Que la société Serem qui ne démontre pas que la société Mefran a reproduit son modèle de table dans le but de tromper le public sur l'origine de la marchandise et de détourner ainsi à son profit la clientèle d'un concurrent ou de profiter indûment des investissements, des efforts de recherche et de création de celui-ci ne saurait donc reprocher à la société Mefran d'avoir commis les actes de concurrence déloyale allégués.

Considérant également que le moyen présenté par la société Serem selon lequel en l'absence même de tout risque de confusion entre les produits, la société Mefran aurait eu à son encontre un comportement parasitaire n'est pas fondé dans la mesure où elle ne démontre pas que le modèle de table qu'elle commercialise bénéficie d'une réputation ou d'une notoriété telle que la société intimée en mettant sur le marché un produit similaire a cherché à se placer dans son sillage.
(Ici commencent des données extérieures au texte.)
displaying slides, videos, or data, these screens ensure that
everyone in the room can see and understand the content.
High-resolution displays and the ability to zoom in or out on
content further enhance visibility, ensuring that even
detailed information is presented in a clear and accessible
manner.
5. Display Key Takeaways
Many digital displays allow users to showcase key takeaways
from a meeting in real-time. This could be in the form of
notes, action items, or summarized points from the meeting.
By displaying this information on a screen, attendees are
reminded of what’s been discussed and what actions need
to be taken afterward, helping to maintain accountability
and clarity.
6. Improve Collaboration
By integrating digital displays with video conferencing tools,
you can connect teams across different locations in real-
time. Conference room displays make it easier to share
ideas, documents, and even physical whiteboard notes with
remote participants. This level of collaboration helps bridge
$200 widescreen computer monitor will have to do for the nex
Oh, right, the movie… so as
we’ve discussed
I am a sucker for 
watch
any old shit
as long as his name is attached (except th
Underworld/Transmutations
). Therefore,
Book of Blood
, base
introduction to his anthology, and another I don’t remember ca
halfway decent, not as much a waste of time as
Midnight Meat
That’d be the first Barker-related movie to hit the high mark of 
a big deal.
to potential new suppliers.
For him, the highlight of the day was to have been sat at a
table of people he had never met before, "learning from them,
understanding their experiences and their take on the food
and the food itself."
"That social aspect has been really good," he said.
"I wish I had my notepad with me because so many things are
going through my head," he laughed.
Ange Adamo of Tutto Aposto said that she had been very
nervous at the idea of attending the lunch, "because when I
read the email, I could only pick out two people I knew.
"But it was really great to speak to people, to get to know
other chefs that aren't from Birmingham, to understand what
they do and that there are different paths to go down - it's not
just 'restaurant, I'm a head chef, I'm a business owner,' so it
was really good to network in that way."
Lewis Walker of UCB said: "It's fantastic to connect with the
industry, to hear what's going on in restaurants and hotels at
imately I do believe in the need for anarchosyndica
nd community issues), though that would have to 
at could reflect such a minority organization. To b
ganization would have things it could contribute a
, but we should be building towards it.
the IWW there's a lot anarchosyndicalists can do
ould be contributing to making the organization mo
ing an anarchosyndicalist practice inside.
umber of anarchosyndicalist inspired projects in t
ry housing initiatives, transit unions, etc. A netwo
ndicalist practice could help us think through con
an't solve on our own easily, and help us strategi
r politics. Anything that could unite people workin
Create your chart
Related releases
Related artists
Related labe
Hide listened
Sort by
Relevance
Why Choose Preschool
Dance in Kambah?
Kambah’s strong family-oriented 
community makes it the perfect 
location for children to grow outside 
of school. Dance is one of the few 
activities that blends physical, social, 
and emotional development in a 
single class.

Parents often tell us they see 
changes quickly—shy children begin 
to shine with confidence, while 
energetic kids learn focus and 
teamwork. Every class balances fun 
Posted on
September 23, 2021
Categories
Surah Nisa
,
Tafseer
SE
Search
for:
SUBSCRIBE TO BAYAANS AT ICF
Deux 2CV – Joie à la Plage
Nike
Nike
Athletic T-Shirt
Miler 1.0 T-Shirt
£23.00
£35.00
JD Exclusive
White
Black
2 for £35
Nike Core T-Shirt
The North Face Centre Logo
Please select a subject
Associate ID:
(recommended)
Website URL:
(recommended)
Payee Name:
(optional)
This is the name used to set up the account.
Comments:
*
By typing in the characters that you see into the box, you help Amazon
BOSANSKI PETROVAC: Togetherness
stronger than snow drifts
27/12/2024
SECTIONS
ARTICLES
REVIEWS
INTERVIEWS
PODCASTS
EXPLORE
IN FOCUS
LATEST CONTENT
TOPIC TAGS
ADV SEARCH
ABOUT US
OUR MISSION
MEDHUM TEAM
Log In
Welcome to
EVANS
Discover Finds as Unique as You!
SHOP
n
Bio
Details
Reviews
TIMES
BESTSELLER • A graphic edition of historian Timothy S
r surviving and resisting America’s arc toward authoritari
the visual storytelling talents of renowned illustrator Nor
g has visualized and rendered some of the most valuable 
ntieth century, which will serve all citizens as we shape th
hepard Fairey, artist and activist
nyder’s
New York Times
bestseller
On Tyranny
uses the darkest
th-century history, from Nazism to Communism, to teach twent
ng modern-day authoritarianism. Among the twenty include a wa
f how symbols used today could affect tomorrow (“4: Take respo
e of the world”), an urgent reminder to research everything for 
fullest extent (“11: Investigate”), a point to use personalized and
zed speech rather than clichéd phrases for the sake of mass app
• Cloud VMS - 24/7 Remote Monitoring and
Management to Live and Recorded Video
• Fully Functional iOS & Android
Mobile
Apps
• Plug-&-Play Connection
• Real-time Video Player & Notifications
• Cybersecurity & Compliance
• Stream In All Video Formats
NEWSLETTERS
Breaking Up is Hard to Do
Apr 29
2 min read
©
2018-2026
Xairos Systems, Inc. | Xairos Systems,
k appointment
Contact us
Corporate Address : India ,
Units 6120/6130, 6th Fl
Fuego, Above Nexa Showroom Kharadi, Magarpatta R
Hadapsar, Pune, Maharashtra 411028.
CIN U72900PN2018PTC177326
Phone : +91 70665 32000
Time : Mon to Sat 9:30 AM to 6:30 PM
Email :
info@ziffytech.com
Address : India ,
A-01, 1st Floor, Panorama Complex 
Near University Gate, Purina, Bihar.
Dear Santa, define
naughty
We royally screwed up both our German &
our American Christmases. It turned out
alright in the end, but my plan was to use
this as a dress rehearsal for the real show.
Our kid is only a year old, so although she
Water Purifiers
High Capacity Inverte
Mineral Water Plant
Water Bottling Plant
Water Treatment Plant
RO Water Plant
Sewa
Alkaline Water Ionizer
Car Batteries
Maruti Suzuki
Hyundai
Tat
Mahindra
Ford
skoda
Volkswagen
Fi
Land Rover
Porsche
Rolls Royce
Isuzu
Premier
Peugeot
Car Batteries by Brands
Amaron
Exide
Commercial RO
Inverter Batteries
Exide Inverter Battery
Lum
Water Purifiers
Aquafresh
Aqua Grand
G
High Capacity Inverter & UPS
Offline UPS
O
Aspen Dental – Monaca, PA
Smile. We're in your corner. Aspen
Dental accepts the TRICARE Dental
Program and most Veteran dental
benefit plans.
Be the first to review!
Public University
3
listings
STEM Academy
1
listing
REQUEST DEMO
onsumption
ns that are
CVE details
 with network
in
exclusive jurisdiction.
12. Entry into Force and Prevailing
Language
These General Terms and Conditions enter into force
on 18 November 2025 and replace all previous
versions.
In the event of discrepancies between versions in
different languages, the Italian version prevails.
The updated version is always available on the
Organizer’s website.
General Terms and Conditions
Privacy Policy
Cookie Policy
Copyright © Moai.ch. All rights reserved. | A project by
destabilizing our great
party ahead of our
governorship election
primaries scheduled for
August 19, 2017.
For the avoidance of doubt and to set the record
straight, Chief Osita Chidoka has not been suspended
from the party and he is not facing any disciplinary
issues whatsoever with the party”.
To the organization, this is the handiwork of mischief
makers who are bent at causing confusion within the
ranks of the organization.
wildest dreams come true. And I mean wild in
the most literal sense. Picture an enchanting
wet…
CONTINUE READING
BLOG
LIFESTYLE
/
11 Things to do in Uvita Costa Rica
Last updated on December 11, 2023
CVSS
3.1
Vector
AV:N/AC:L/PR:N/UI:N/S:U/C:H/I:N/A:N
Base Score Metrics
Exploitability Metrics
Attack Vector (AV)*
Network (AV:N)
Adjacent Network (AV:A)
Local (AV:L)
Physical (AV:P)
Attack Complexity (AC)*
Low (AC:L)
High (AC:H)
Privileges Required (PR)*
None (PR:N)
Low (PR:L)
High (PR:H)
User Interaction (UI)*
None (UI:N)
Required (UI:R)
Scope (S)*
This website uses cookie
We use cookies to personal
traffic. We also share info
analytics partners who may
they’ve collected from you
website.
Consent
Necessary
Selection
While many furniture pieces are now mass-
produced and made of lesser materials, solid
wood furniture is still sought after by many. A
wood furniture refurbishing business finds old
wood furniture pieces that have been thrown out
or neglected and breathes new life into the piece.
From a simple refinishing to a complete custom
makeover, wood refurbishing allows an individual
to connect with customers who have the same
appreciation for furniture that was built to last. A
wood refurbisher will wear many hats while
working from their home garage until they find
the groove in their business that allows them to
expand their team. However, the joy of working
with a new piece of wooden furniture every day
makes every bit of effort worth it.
Que le jugement déféré qui a considéré que le modèle de table commercialisé par la société Serem était banal, fonctionnel, strictement identifiable sera par conséquent confirmé.

Considérant que la société Mefran sollicite outre la publication du présent arrêt, la condamnation de la société Serem à lui payer la somme de 20.000 francs à titre de dommages et intérêts pour procédure abusive.

Mais considérant que la société Serem ayant pu de bonne foi se méprendre sur l'étendue et sur la portée de ses droits ne saurait se voir reprocher un comportement fautif qui justifierait sa condamnation à des dommages et intérêts ou la mise en œuvre des mesures de publication sollicitées.

Considérant qu'il apparaît en revanche inéquitable de laisser à la charge de la société Mefran la totalité des frais qu'elle a dû engager tant en première instance qu'en cause d'appel qu'il convient de compenser à hauteur de la somme de 30.000 francs.

Que le jugement déféré qui a rejeté la demande de la société Mefran de ce chef sera réformé en conséquence.

Par ces motifs : Confirme le jugement rendu le 13 décembre 1996 par le tribunal de commerce de Paris en toutes ses dispositions, à l'exception de celles qui ont rejeté la demande formée par la société Mefran au titre de ses frais hors dépens; Statuant de ce dernier chef, Condamne la société d'Etudes et Réalisations Métalliques Serem à payer à la société Altrad Equipement Mefran la somme de 30.000 francs en application de l'article 700 du nouveau Code de procédure civile; Rejette les autres demandes formées par la société Altrad Equipement Mefran; La condamne aux entiers dépens d'appel dont distraction pour ces derniers au profit de la SCP d'avoués Fisselier Chiloux Boulay dans les conditions de l'article 699 du nouveau Code de procédure civile.